The new company, Mount Tam Biotechnologies, has licensed worldwide rights to the compounds from the Buck Institute.
"These are some of the most promising, late-stage commercial assets in the Institute," said Chester Aldridge, who will serve as chairman of the new company's board of directors.
Aldridge said Mount Tam Biotechnologies has been formed to take these assets, which include 45 patents and patent applications, through the Food and Drug Administration's approval process. Mount Tam Biotech will focus initially on TAM-01, a treatment for lupus. Aldridge said a great deal of preliminary work has been done on TAM-01, and an application will be filed with the FDA soon to begin the trials necessary for regulatory approval for sale.
The compounds that the Buck Institute is licensing to Mount Tam Biotech weren't developed by the Buck Institute. They were acquired more than a year ago from Biotica Technology Ltd., itself a spin-off from Cambridge University.
The Buck Institute began a three-year collaboration with Biotica in September 2011 to study the potential of rapamycin for treating age-related diseases. Rapamycin, an mTOR inhibitor, is an immunosuppressant drug approved for use by the U.S. Food and Drug Administration to help prevent organ rejection after transplants.
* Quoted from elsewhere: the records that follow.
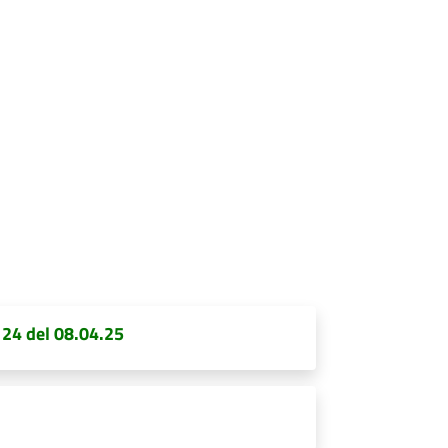
. 24 del 08.04.25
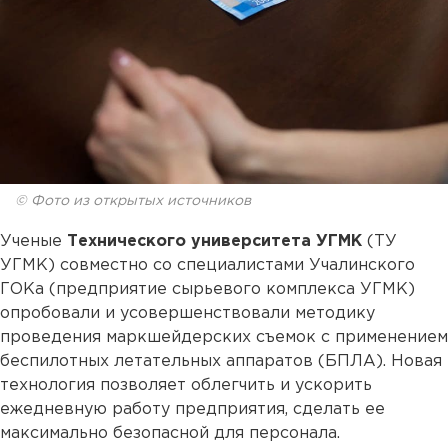
© Фото из открытых источников
Ученые
Технического университета УГМК
(ТУ
УГМК) совместно со специалистами Учалинского
ГОКа (предприятие сырьевого комплекса УГМК)
опробовали и усовершенствовали методику
проведения маркшейдерских съемок с применением
беспилотных летательных аппаратов (БПЛА). Новая
технология позволяет облегчить и ускорить
ежедневную работу предприятия, сделать ее
максимально безопасной для персонала.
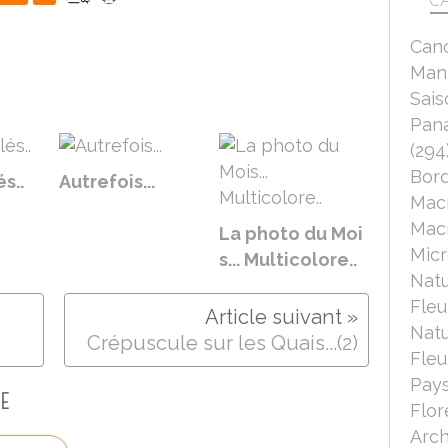
CA
Can
Mant
Sais
Pana
(294
Bord
és..
Autrefois...
Mac
Macr
La photo du Moi
Micr
s... Multicolore..
Nat
Fleu
Nat
Crépuscule sur les Quais...(2)
Fleu
Pays
E
Flor
Arch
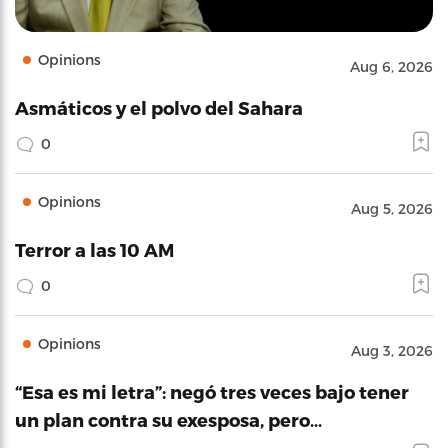
Opinions
Aug 6, 2026
Asmáticos y el polvo del Sahara
0
Opinions
Aug 5, 2026
Terror a las 10 AM
0
Opinions
Aug 3, 2026
“Esa es mi letra”: negó tres veces bajo tener
un plan contra su exesposa, pero…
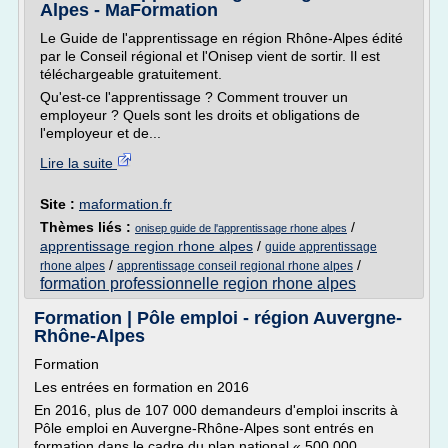
Alpes - MaFormation
Le Guide de l'apprentissage en région Rhône-Alpes édité
par le Conseil régional et l'Onisep vient de sortir. Il est
téléchargeable gratuitement.
Qu'est-ce l'apprentissage ? Comment trouver un
employeur ? Quels sont les droits et obligations de
l'employeur et de...
Lire la suite
Site :
maformation.fr
Thèmes liés :
/
onisep guide de l'apprentissage rhone alpes
apprentissage region rhone alpes
/
guide apprentissage
/
/
rhone alpes
apprentissage conseil regional rhone alpes
formation professionnelle region rhone alpes
Formation | Pôle emploi - région Auvergne-
Rhône-Alpes
Formation
Les entrées en formation en 2016
En 2016, plus de 107 000 demandeurs d'emploi inscrits à
Pôle emploi en Auvergne-Rhône-Alpes sont entrés en
formation dans le cadre du plan national « 500 000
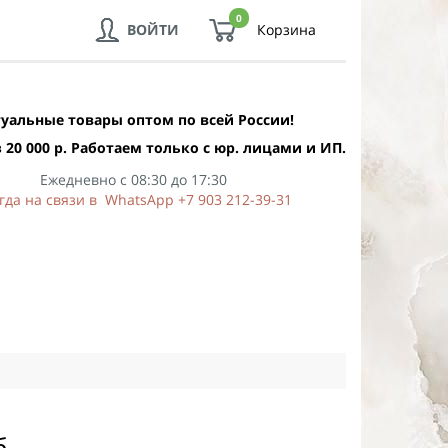
0
ВОЙТИ
Корзина
уальные товары оптом по всей России!
 20 000 р. Работаем только с юр. лицами и ИП.
Ежедневно с 08:30 до 17:30
гда на связи в WhatsApp +7 903 212-39-31
б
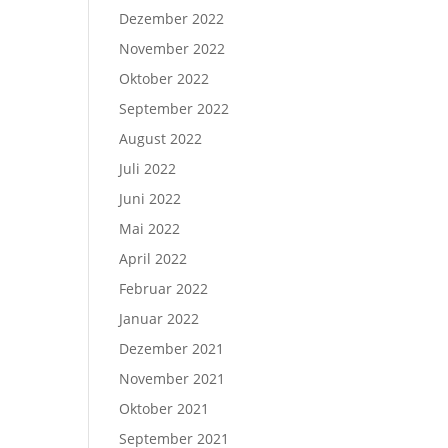
Dezember 2022
November 2022
Oktober 2022
September 2022
August 2022
Juli 2022
Juni 2022
Mai 2022
April 2022
Februar 2022
Januar 2022
Dezember 2021
November 2021
Oktober 2021
September 2021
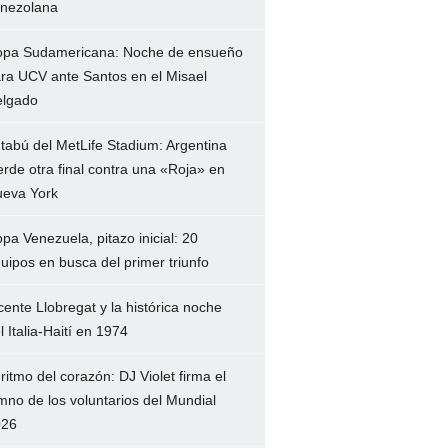
nezolana
pa Sudamericana: Noche de ensueño
ra UCV ante Santos en el Misael
lgado
 tabú del MetLife Stadium: Argentina
erde otra final contra una «Roja» en
eva York
pa Venezuela, pitazo inicial: 20
uipos en busca del primer triunfo
cente Llobregat y la histórica noche
l Italia-Haití en 1974
 ritmo del corazón: DJ Violet firma el
mno de los voluntarios del Mundial
026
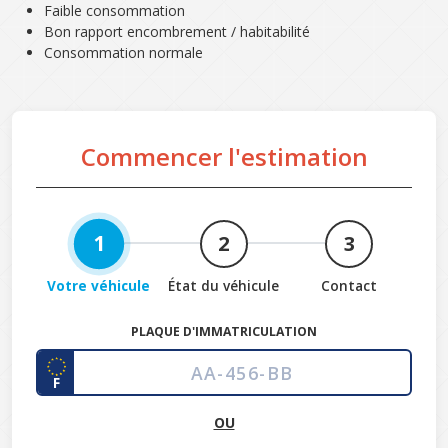
Faible consommation
Bon rapport encombrement / habitabilité
Consommation normale
Commencer l'estimation
1
2
3
Votre véhicule
État du véhicule
Contact
PLAQUE D'IMMATRICULATION
F
OU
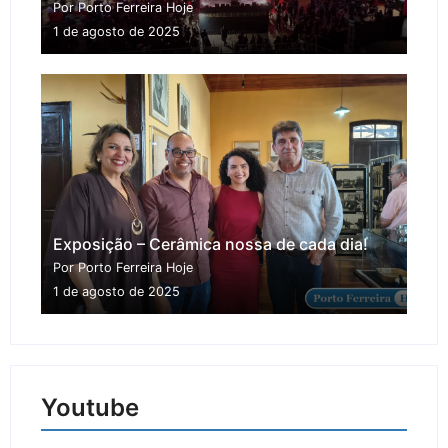
Por Porto Ferreira Hoje
1 de agosto de 2025
Exposição – Cerâmica nossa de cada dia!
Por Porto Ferreira Hoje
1 de agosto de 2025
Youtube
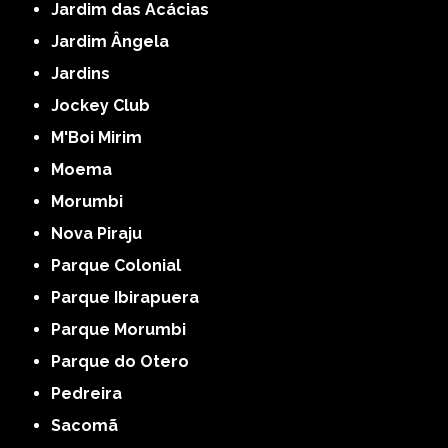
Jardim das Acácias
Jardim Ângela
Jardins
Jockey Club
M'Boi Mirim
Moema
Morumbi
Nova Piraju
Parque Colonial
Parque Ibirapuera
Parque Morumbi
Parque do Otero
Pedreira
Sacomã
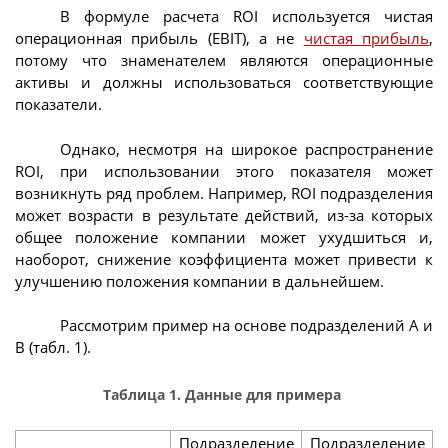
В формуле расчета ROI используется чистая
операционная прибыль (EBIT), а не
чистая прибыль
,
потому что знаменателем являются операционные
активы и должны использоваться соответствующие
показатели.
Однако, несмотря на широкое распространение
ROI, при использовании этого показателя может
возникнуть ряд проблем. Например, ROI подразделения
может возрасти в результате действий, из-за которых
общее положение компании может ухудшиться и,
наоборот, снижение коэффициента может привести к
улучшению положения компании в дальнейшем.
Рассмотрим пример на основе подразделений А и
В (табл. 1).
Таблица 1. Данные для примера
Подразделение
Подразделение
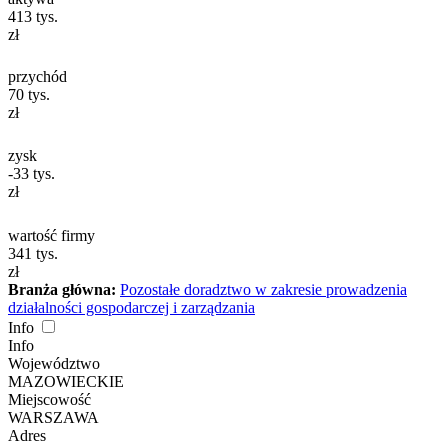
413
tys.
zł
przychód
70
tys.
zł
zysk
-33
tys.
zł
wartość firmy
341
tys.
zł
Branża główna:
Pozostałe doradztwo w zakresie prowadzenia
działalności gospodarczej i zarządzania
Info
Info
Województwo
MAZOWIECKIE
Miejscowość
WARSZAWA
Adres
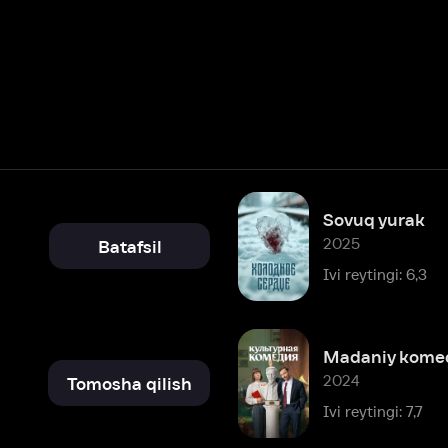
Sovuq yurak
2025
Batafsil
Ivi reytingi: 6,3
Madaniy komediya
2024
Tomosha qilish
Ivi reytingi: 7,7
Tuman
2023
Batafsil
Ivi reytingi: 6,3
In a prepared statement, Buck Institute CEO Brian Kennedy said, "At the Buck, we are working to understand how normal aging contributes to the development of conditions specifically associated with getting older. mTOR is a keystone in this scientific journey as we work on understanding how chronic diseases, like the autoimmune diseases Mount Tam is working on, make it harder to live healthier as we age." Stelio Tzannis, who will serve as Mount Tam Biotech's CEO, says there is little doubt that rapamycin can be an effective weapon against lupus, a chronic, autoimmune disease that can damage various parts of the body, including internal organs.
"There were a couple of studies published within the last three years in which they exposed lupus patients to very low doses of rapamycin," Tzannis said, "and they were able to see significant reductions of all the biomarkers of the disease." The problem with using rapamycin in its natural form has been that it can cause severe and sometimes fatal side-effects, Tzannis said. He said, however, the rapamycin analog developed by Biotica appears to have eliminated these side-effects.
Dr. Andras Perl, a professor of rheumatology at SUNY Upstate Medical University, said clinical research has shown that mTOR is a validated pathway for the treatment of lupus.
Dr. Joan Merrill, medical director for the Lupus Foundation of America, however, said it is too soon to say with certainty that rapamycin will be effective in battling lupus.
"That is not something that anyone should be claiming," Merrill said. "Really, there isn't a lot of data." The FDA approved the first treatment for lupus, Benlysta, in 2011, but it is expensive and has proven to be only marginally effective. If TAM-01 does ultimately prove effective, it could be a very lucrative drug.
Aldridge said drugs developed for lupus qualify for protections afforded by the Orphan Drug Act, passed by Congress in 1983. That legislation, gives orphan drug developers exclusive sales rights for seven years plus tax incentives for conducting clinical trials. The law was designed for drugs that affect fewer than 200,000 people.
But Aldridge said the market for a drug to treat lupus would be much larger than for typical orphan drugs, since lupus affects 1.5 million people in the United States and at some 5 million people worldwide.
Mount Tam Biotechnologies is the latest venture of US Equity Holdings, a corporate incubator created by Aldridge. Through US Equity Holdings, Aldridge manages numerous companies in the fields of entertainment, the Internet, clean energy and biotechnology.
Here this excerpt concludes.